Sadakat, itaat ve iffet bizim için ne kadar önemliyse, mağdurun kendisinin sıkıntılarından sorumlu olduğunu o kadar erken düşüneceğiz.

“Bireyselleştirme” değerlerinin taraftarları genellikle “mağdur ve fail” seçeneğini dikkate alır: mağdur acı çekti, fail ona zarar verdi. "Sabitleme" değerlerinin savunucuları, her şeyden önce, emsalin kendisine - ne kadar "ahlaksız" olduğuna dikkat ediyor ve kurbanı suçluyor. Bayrağı yakma eyleminde olduğu gibi mağdur belli olmasa bile, bu insan grubu daha çok acil intikam ve misilleme arzusuyla karakterizedir. Çarpıcı bir örnek, bazı Hindistan eyaletlerinde hâlâ uygulanmakta olan namus cinayetleridir.

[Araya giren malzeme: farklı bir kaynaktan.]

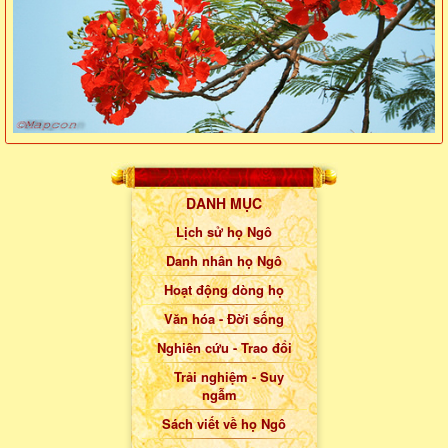
DANH MỤC
Lịch sử họ Ngô
Danh nhân họ Ngô
Hoạt động dòng họ
Văn hóa - Đời sống
Nghiên cứu - Trao đổi
Trải nghiệm - Suy
ngẫm
Sách viết về họ Ngô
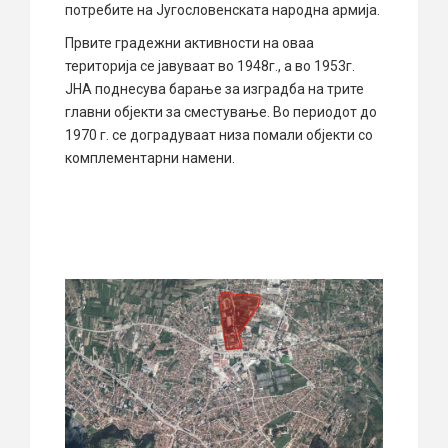
потребите на Југословенската народна армија.
Првите градежни активности на оваа
територија се јавуваат во 1948г., а во 1953г.
ЈНА поднесува барање за изградба на трите
главни објекти за сместување. Во периодот до
1970 г. се доградуваат низа помали објекти со
комплементарни намени.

Başlangıçta, Laura Niemi ve Liana Young'a çeşitli suçların kurbanlarının kısa açıklamaları sunuldu. - tecavüze uğradı, taciz edildi, bıçaklandı ve boğuldu. Ve deneydeki katılımcılara kurbanları ne ölçüde "yaralı" veya "suçlu" olarak düşündüklerini sordular.

Tahmin edilebileceği gibi, çalışmalara katılan hemen hemen tüm katılımcıların cinsel suç mağdurlarını suçlu olarak görme olasılıkları daha yüksekti. Ancak, bilim adamlarının kendilerini şaşırtacak şekilde, güçlü “bağlayıcı” değerlere sahip insanlar, kendilerine karşı işlenen suçtan bağımsız olarak, genel olarak tüm mağdurların suçlu olduğuna inanma eğilimindeydi.. Ayrıca, bu çalışmaya katılanlar kurbanın suçlu olduğuna ne kadar çok inanırsa, onu kurban olarak o kadar az gördüler.

Failin üzerine odaklanmak, paradoksal olarak, kurbanı suçlama ihtiyacını azaltır.

Başka bir çalışmada, katılımcılara belirli tecavüz ve soygun vakalarının tanımları verildi. Mağdur ve failin suçun sonucundan ne ölçüde sorumlu olduklarını ve her birinin bireysel eylemlerinin suçu ne ölçüde etkileyebileceğini değerlendirme görevi ile karşı karşıya kaldılar. İnsanlar “bağlayıcı” değerlere inanıyorlarsa, durumun nasıl gelişeceğini belirleyenin kurban olduğuna daha çok inanıyorlardı. "Bireyciler" karşıt görüşlere sahipti.

Ancak faillerin ve mağdurların algısını değiştirmenin yolları var mı? Son çalışmalarında psikologlar, suç tanımlarının ifadesinde odağı mağdurdan faile kaydırmanın ahlaki değerlendirmeyi nasıl etkileyebileceğini test etti.

Cinsel istismar örneklerini açıklayan cümleler ya kurbanı (“Lisa, Dan tarafından tecavüze uğradı”) ya da faili (“Dan, Lisa'ya tecavüz etti”) özne olarak kullandı. "Bağlayıcı" değerlerin savunucuları kurbanları suçladı. Aynı zamanda, talihsizlerin acılarına yapılan vurgu, yalnızca onun kınanmasına katkıda bulundu. Ancak suçluya gösterilen özel ilgi, paradoksal olarak, kurbanı suçlama ihtiyacını azalttı.

Suçu kurbana yükleme arzusu, temel değerlerimize dayanmaktadır. Neyse ki, aynı yasal ifadedeki değişiklikler nedeniyle düzeltmeye açıktır. Odağı kurbandan (“Ah, zavallı şey, ne yaşadı…”) faile kaydırmak (“Ona bir kadını seks yapmaya zorlama hakkını kim verdi?”) Adalete ciddi şekilde yardımcı olabilir, Laura Niemi'yi özetler ve Liane Yang.


1 L. Niemi, L. Young. «Mağdurları Ne Zaman ve Neden Sorumlu Görüyoruz? İdeolojinin Mağdurlara Yönelik Tutumlar Üzerindeki Etkisi», Kişilik ve Sosyal Psikoloji Bülteni, Haziran 2016.